**Input material**
··········
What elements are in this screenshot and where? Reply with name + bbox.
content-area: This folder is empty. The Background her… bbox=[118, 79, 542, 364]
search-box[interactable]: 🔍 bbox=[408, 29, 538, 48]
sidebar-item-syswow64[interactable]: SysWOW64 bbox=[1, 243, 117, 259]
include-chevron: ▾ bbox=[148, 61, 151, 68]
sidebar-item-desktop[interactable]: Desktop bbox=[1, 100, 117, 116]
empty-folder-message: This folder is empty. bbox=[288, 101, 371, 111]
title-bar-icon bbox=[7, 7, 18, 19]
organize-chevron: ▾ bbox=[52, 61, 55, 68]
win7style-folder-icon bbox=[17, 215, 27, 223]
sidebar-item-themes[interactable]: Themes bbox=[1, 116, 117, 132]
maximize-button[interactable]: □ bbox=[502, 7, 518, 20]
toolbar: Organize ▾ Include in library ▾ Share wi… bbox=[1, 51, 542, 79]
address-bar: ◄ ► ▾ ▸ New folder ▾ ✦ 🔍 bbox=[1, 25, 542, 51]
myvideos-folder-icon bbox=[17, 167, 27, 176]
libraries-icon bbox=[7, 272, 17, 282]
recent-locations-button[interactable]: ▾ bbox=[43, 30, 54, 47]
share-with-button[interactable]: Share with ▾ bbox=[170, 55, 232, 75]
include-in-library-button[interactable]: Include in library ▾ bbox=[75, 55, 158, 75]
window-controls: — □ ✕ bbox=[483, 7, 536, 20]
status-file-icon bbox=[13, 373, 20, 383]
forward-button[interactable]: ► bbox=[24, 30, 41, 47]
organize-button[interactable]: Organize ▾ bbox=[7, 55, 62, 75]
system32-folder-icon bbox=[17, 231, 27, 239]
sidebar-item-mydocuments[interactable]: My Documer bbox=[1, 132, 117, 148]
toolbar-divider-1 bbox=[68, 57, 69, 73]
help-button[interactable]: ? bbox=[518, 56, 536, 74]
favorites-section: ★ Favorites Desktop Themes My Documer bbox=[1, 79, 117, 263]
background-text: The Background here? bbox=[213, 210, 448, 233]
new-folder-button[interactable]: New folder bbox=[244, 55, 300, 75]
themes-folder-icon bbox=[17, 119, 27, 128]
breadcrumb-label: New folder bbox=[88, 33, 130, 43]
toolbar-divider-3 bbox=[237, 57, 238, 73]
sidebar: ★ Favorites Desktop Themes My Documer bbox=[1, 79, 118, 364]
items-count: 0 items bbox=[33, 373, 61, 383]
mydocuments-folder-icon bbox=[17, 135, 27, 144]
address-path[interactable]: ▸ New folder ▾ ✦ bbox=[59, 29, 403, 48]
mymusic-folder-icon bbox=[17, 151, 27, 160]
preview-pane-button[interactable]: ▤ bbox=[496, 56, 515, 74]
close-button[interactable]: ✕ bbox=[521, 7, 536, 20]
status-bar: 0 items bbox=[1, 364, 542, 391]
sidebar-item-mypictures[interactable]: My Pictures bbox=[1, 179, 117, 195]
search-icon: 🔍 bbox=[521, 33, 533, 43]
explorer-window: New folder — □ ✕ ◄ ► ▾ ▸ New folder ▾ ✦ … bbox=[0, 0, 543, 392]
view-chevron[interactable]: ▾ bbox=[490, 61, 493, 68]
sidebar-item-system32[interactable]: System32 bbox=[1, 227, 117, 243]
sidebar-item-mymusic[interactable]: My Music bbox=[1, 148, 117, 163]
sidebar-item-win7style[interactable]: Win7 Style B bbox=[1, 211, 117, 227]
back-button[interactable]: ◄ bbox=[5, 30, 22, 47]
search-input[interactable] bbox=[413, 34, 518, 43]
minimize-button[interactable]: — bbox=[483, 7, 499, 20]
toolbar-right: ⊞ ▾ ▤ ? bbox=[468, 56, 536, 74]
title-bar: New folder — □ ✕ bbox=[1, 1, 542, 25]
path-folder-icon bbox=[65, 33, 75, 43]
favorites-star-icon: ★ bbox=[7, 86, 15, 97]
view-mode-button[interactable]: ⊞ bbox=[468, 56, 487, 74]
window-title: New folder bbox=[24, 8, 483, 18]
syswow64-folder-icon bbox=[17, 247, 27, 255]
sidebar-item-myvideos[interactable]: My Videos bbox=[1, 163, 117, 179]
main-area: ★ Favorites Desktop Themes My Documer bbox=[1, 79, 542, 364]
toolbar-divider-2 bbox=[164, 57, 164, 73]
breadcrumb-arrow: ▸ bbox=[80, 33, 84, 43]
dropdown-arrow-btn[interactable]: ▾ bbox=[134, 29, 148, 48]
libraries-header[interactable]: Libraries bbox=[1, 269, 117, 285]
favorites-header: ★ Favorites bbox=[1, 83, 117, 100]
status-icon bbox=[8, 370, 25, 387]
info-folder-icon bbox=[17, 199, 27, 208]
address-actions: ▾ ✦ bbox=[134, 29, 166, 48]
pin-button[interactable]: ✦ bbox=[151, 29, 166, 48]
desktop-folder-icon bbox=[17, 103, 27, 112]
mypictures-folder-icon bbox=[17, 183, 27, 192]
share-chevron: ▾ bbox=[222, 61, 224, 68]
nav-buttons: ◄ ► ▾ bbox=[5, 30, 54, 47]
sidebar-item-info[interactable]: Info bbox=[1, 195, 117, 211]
··········
**Exercise aim**
Each line of the listing that includes the word "mypictures" should be copied out.

**Response box**
sidebar-item-mypictures[interactable]: My Pictures bbox=[1, 179, 117, 195]
mypictures-folder-icon bbox=[17, 183, 27, 192]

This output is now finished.